Let's start by looking at how to read records using the Records method.

Read records

Krenalis calls the connector's Records method to read records from the application:

Records(ctx context.Context, target connectors.Targets, updatedAt time.Time, cursor string, schema types.Type) ([]connectors.Record, string, error)

The parameters for this method are:

  • ctx: The context.
  • target: Specifies the type of entities to return. Currently, only TargetUser is supported.
  • updatedAt: If not the zero time, return only the records that were created or modified at or after. The precision of updatedAt is limited to microseconds.
  • cursor: Indicates the starting position for reading records. This is the cursor value from a previous call in a paginated query. For the first call, it is empty.
  • schema: The user source schema containing only the properties that must be returned. This schema is derived from the most recently returned result of RecordSchema.

Typically, the Records method returns at least one record if there are no errors. However, it is valid for it to return no records even when there are no errors. Additionally, the Records method may return duplicate records (i.e., records with the same ID), but only the first record in such cases will be processed.

First, let's examine the structure of a single returned record. Then, we'll explore how the Records method can return records incrementally, rather than all at once, by utilizing the cursor input parameter and the next output parameter.

The Record type is defined as follows:

type Record struct {
    ID         string
    Attributes map[string]any
    UpdatedAt  time.Time
    Err        error
}
  • ID: The unique identifier assigned by the application for this record. For user records, this is the application's User ID: the stable unique identifier used to identify a user within the application connection. It must be a valid, non-empty UTF-8 string. Do not use mutable natural keys (for example email) as the User ID.
  • Attributes: The record's attributes; a map of property names to their corresponding values. Additional properties not requested are not considered. The connector may omit a property for a user if that user does not have that property. This is distinct from a property with a null value.
  • UpdatedAt: The date and time the record was last updated in the application. It can have any time zone. The precision of this time is limited to microseconds; any precision beyond microseconds will be truncated. It must not be the zero time, and its year must be >= 1900 (Krenalis rejects dates too far in the future).
  • Err: optional error encountered while reading/validating this specific record. Use it to report per-record failures while still returning other records in the same request.
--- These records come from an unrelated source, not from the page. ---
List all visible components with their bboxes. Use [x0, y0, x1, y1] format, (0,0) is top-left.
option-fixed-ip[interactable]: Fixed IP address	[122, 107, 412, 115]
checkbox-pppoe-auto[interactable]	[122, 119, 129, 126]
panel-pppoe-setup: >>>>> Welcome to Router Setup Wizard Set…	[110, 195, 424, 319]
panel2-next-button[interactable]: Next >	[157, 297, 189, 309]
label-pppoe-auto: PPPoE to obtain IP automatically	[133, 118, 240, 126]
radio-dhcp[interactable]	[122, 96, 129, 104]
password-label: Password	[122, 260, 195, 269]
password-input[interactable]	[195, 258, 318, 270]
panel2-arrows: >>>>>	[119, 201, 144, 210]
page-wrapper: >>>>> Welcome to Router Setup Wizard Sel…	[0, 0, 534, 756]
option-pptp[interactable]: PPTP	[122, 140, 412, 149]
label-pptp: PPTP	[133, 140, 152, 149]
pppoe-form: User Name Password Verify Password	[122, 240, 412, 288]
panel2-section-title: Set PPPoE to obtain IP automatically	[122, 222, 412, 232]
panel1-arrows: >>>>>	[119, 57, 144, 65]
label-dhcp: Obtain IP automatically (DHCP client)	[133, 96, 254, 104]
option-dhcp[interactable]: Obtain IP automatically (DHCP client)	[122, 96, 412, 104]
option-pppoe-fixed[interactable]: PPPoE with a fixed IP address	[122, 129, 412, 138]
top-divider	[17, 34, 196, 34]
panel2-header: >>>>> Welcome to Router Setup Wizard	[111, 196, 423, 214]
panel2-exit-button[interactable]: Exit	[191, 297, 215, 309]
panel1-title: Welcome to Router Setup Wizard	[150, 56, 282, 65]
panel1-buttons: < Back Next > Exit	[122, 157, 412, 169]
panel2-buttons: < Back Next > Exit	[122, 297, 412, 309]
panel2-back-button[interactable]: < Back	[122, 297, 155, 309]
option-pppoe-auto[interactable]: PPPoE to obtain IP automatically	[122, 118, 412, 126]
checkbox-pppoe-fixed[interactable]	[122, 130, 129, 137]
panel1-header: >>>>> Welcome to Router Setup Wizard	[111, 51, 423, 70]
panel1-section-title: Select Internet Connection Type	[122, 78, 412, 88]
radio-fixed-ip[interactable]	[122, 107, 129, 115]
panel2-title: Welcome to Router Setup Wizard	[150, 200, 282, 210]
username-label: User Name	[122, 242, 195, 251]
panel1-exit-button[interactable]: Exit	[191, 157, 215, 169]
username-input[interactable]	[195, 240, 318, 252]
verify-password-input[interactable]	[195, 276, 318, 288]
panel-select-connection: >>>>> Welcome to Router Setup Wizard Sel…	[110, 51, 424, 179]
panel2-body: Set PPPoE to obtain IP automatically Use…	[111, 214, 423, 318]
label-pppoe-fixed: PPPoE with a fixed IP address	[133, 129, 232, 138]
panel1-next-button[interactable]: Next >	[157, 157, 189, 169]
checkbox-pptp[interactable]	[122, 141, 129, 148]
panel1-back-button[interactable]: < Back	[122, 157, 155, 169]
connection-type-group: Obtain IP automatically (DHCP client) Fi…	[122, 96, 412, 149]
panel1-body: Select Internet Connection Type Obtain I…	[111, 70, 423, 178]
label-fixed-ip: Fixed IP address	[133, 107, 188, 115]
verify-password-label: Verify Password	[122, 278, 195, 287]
If Err != nil, Krenalis treats the record as invalid and may ignore Attributes/UpdatedAt; ID must still be set (non-empty). Use the method return error for request-level failures (auth/network/5xx), not Err.

If an error occurs, Records must return a non-nil error, and it should not be an io.EOF error.
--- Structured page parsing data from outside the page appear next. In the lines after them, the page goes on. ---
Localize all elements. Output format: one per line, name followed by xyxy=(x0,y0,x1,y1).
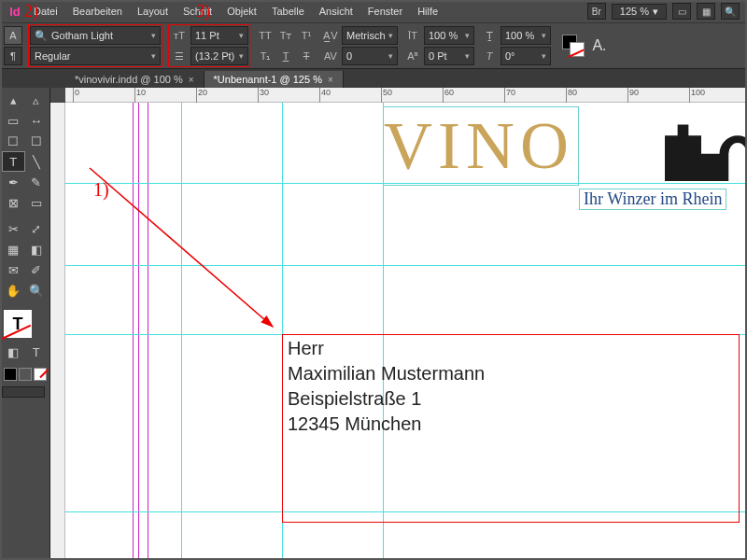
menu-objekt[interactable]: Objekt xyxy=(219,0,264,22)
address-salutation: Herr xyxy=(288,336,485,361)
tab-label: *Unbenannt-1 @ 125 % xyxy=(214,74,322,85)
kerning-value: Metrisch xyxy=(346,30,386,41)
tab-unbenannt[interactable]: *Unbenannt-1 @ 125 % × xyxy=(204,71,344,88)
font-size-value: 11 Pt xyxy=(195,30,219,41)
annotation-2: 2) xyxy=(24,2,38,21)
line-tool[interactable]: ╲ xyxy=(25,151,49,172)
address-name: Maximilian Mustermann xyxy=(288,361,485,386)
hscale-value: 100 % xyxy=(505,30,534,41)
vscale-icon: ĪT xyxy=(403,26,422,45)
tracking-field[interactable]: 0▾ xyxy=(342,47,398,65)
type-tool[interactable]: T xyxy=(2,151,25,172)
skew-icon: T xyxy=(480,47,499,65)
tracking-value: 0 xyxy=(346,50,352,62)
toolbox: ▴▵ ▭↔ ☐☐ T╲ ✒✎ ⊠▭ ✂⤢ ▦◧ ✉✐ ✋🔍 T ◧T xyxy=(0,88,50,560)
font-size-icon: тT xyxy=(170,26,189,45)
baseline-field[interactable]: 0 Pt▾ xyxy=(424,47,474,65)
scissors-tool[interactable]: ✂ xyxy=(2,218,25,239)
menu-layout[interactable]: Layout xyxy=(130,0,176,22)
address-city: 12345 München xyxy=(288,412,485,437)
zoom-level-field[interactable]: 125 %▾ xyxy=(612,4,667,20)
superscript-icon[interactable]: T¹ xyxy=(297,26,316,45)
ruler-vertical[interactable] xyxy=(50,103,65,560)
screen-mode-switch[interactable] xyxy=(2,386,45,398)
document-canvas[interactable]: VINO Ihr Winzer im Rhein Herr Maximilian… xyxy=(65,103,747,560)
free-transform-tool[interactable]: ⤢ xyxy=(25,218,49,239)
smallcaps-icon[interactable]: Tᴛ xyxy=(276,26,295,45)
menu-hilfe[interactable]: Hilfe xyxy=(410,0,445,22)
font-family-value: Gotham Light xyxy=(51,30,113,41)
bridge-icon[interactable]: Br xyxy=(587,3,606,20)
gradient-feather-tool[interactable]: ◧ xyxy=(25,239,49,259)
zoom-tool[interactable]: 🔍 xyxy=(25,280,49,301)
content-placer-tool[interactable]: ☐ xyxy=(25,131,49,151)
baseline-value: 0 Pt xyxy=(429,50,447,62)
font-family-field[interactable]: 🔍 Gotham Light ▾ xyxy=(30,26,161,45)
tab-vinovivir[interactable]: *vinovivir.indd @ 100 % × xyxy=(65,71,204,88)
hand-tool[interactable]: ✋ xyxy=(2,280,25,301)
leading-field[interactable]: (13.2 Pt)▾ xyxy=(190,47,248,65)
underline-icon[interactable]: T xyxy=(276,47,295,65)
font-size-field[interactable]: 11 Pt▾ xyxy=(190,26,248,45)
vscale-field[interactable]: 100 %▾ xyxy=(424,26,474,45)
char-mode-button[interactable]: A xyxy=(4,26,22,45)
para-mode-button[interactable]: ¶ xyxy=(4,47,22,65)
fill-stroke-proxy[interactable]: T xyxy=(4,310,32,338)
annotation-3: 3) xyxy=(196,2,210,21)
kerning-field[interactable]: Metrisch▾ xyxy=(342,26,398,45)
hscale-icon: Ṯ xyxy=(480,26,499,45)
pencil-tool[interactable]: ✎ xyxy=(25,172,49,192)
default-swatches[interactable] xyxy=(2,368,48,381)
selection-tool[interactable]: ▴ xyxy=(2,90,25,110)
font-style-value: Regular xyxy=(35,50,71,62)
baseline-icon: Aª xyxy=(403,47,422,65)
skew-field[interactable]: 0°▾ xyxy=(500,47,551,65)
annotation-1: 1) xyxy=(93,179,109,201)
close-icon[interactable]: × xyxy=(328,75,333,85)
allcaps-icon[interactable]: TT xyxy=(256,26,275,45)
leading-value: (13.2 Pt) xyxy=(195,50,234,62)
rectangle-frame-tool[interactable]: ⊠ xyxy=(2,192,25,213)
eyedropper-tool[interactable]: ✐ xyxy=(25,259,49,280)
menu-tabelle[interactable]: Tabelle xyxy=(264,0,312,22)
search-icon[interactable]: 🔍 xyxy=(721,3,740,20)
page-tagline[interactable]: Ihr Winzer im Rhein xyxy=(579,189,726,210)
subscript-icon[interactable]: T₁ xyxy=(256,47,275,65)
gradient-swatch-tool[interactable]: ▦ xyxy=(2,239,25,259)
apply-color-icon[interactable]: ◧ xyxy=(2,342,25,362)
note-tool[interactable]: ✉ xyxy=(2,259,25,280)
fill-stroke-swatch[interactable] xyxy=(562,35,585,57)
rectangle-tool[interactable]: ▭ xyxy=(25,192,49,213)
hscale-field[interactable]: 100 %▾ xyxy=(500,26,551,45)
page-castle-illustration[interactable] xyxy=(663,108,747,181)
char-style-icon[interactable]: A. xyxy=(590,36,609,55)
pen-tool[interactable]: ✒ xyxy=(2,172,25,192)
vscale-value: 100 % xyxy=(429,30,458,41)
tracking-icon: AV xyxy=(321,47,340,65)
close-icon[interactable]: × xyxy=(189,75,194,85)
font-style-field[interactable]: Regular ▾ xyxy=(30,47,161,65)
direct-selection-tool[interactable]: ▵ xyxy=(25,90,49,110)
menu-bearbeiten[interactable]: Bearbeiten xyxy=(65,0,130,22)
screen-mode-icon[interactable]: ▭ xyxy=(672,3,691,20)
strike-icon[interactable]: T xyxy=(297,47,316,65)
apply-none-icon[interactable]: T xyxy=(25,342,49,362)
page-tool[interactable]: ▭ xyxy=(2,110,25,131)
zoom-level-value: 125 % xyxy=(620,6,649,17)
menu-ansicht[interactable]: Ansicht xyxy=(312,0,360,22)
gap-tool[interactable]: ↔ xyxy=(25,110,49,131)
search-icon: 🔍 xyxy=(35,30,48,42)
leading-icon: ☰ xyxy=(170,47,189,65)
app-logo: Id xyxy=(4,5,26,19)
tab-label: *vinovivir.indd @ 100 % xyxy=(75,74,183,85)
address-block[interactable]: Herr Maximilian Mustermann Beispielstraß… xyxy=(288,336,485,437)
skew-value: 0° xyxy=(505,50,515,62)
kerning-icon: A̲V xyxy=(321,26,340,45)
arrange-icon[interactable]: ▦ xyxy=(697,3,715,20)
address-street: Beispielstraße 1 xyxy=(288,386,485,412)
content-collector-tool[interactable]: ☐ xyxy=(2,131,25,151)
page-logo-text[interactable]: VINO xyxy=(383,106,579,186)
menu-fenster[interactable]: Fenster xyxy=(360,0,410,22)
ruler-horizontal[interactable]: 0102030405060708090100110 xyxy=(65,88,747,103)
Tip: the connectors.Record type provides the helper methods record.IsCreate() and record.IsUpdate(). Use them to decide whether the current record should be created or updated without directly checking whether record.ID is empty.

Sending requests to the application

When a connector instance is created, an HTTP client is passed to the constructor through the ApplicationEnv.HTTPClient field. This client should be used by the connector's methods to make HTTP requests to the API. It takes care of:

  • Retrying calls in case of an error, if the request allows for it.
  • Proper resource management.
  • Adding the "Authorization" HTTP header for connectors that use OAuth.
  • Refreshing the access token for connectors that use OAuth.
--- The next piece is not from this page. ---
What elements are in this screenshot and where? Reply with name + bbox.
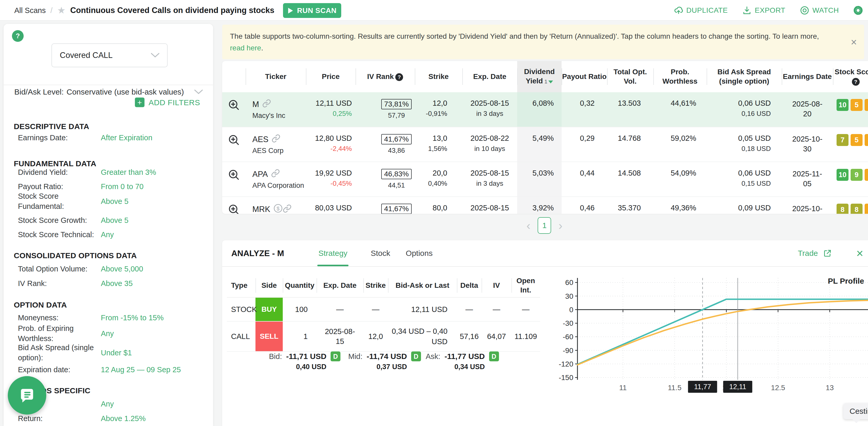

The client implements the HTTPClient interface:

// HTTPClient is the interface implemented by the HTTP client used by
// connectors.
type HTTPClient interface {

    // Do sends an HTTP request and returns the response.
    //
    // If authentication is needed, it adds an Authorization header automatically.
    // It always closes the request body after the call, even if an error happens.
    // This method does *not* follow redirects.
    //
    // A request is retriable if it is idempotent and either has no body or provides
    // a GetBody function to regenerate the body.
    // A request is considered idempotent if its method is GET, HEAD, OPTIONS, or
    // TRACE, or if it includes the header "Idempotency-Key" or "X-Idempotency-Key".
    // (If the header's value is an empty slice, the request is still treated as
    // idempotent, but the header is not sent over the network.)
    //
    // See also the `http.Transport` documentation:
    // https://pkg.go.dev/net/http#Transport.
    Do(req *http.Request) (res *http.Response, err error)

    // ClientSecret returns the OAuth client secret of the HTTP client.
    ClientSecret() (string, error)

    // AccessToken returns an OAuth access token.
    AccessToken(ctx context.Context) (string, error)
}

If you need to make direct HTTP requests without using the provided client, the ClientSecret and AccessToken methods can be used by OAuth connectors to obtain the client secret and an access token for authentication with the application's API.

If a method from HTTPClient returns an error, connector methods should return that exact error, without any modification or wrapping.

Updating and creating records

To update or create a record, Krenalis uses the connector's Upsert method:

Upsert(ctx context.Context, target connectors.Targets, records connectors.Records, schema types.Type) error

This method is used during the export process to update existing users or create new ones in the application. The target parameter is set to TargetUser to indicate that the operation applies to users.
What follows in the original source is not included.